What you are asked to do
Although pictures appear in the data, the answer should contain only the lines from its start through the line with "oleh masyarakat di Indonesia. Untuk", written out exactly.

Material for the task

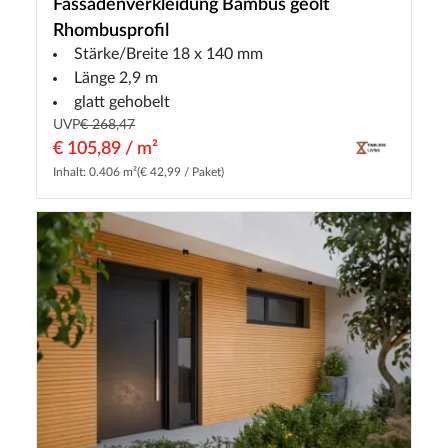
Fassadenverkleidung Bambus geölt
Rhombusprofil
Stärke/Breite 18 x 140 mm
Länge 2,9 m
glatt gehobelt
UVP
€ 268,47
€ 105,89 / m²
Inhalt: 0.406 m²
(€ 42,99 / Paket)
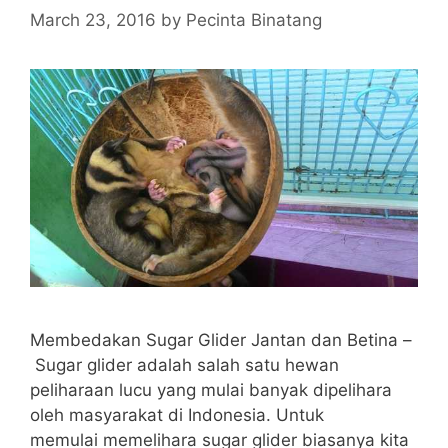
March 23, 2016
by
Pecinta Binatang
Membedakan Sugar Glider Jantan dan Betina –
Sugar glider adalah salah satu hewan
peliharaan lucu yang mulai banyak dipelihara
oleh masyarakat di Indonesia. Untuk
memulai memelihara sugar glider biasanya kita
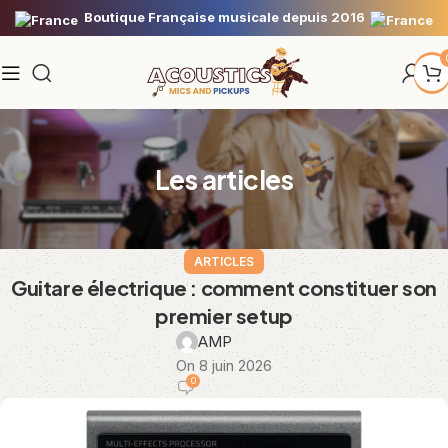
Boutique Française musicale depuis 2016
Les articles
ARTICLES
Guitare électrique : comment constituer son
premier setup
AMP
On 8 juin 2026
0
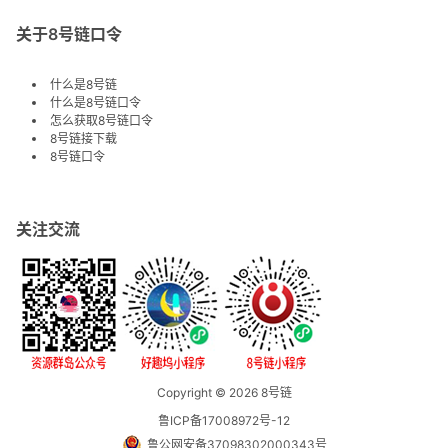
关于8号链口令
什么是8号链
什么是8号链口令
怎么获取8号链口令
8号链接下载
8号链口令
关注交流
Copyright © 2026
8号链
鲁ICP备17008972号-12
鲁公网安备37098302000343号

Answer section
Fassadenverkleidung Bambus geölt
Rhombusprofil
Stärke/Breite 18 x 140 mm
Länge 2,9 m
glatt gehobelt
UVP
€ 268,47
€ 105,89 / m²
Inhalt: 0.406 m²
(€ 42,99 / Paket)
March 23, 2016
by
Pecinta Binatang
Membedakan Sugar Glider Jantan dan Betina –
Sugar glider adalah salah satu hewan
peliharaan lucu yang mulai banyak dipelihara
oleh masyarakat di Indonesia. Untuk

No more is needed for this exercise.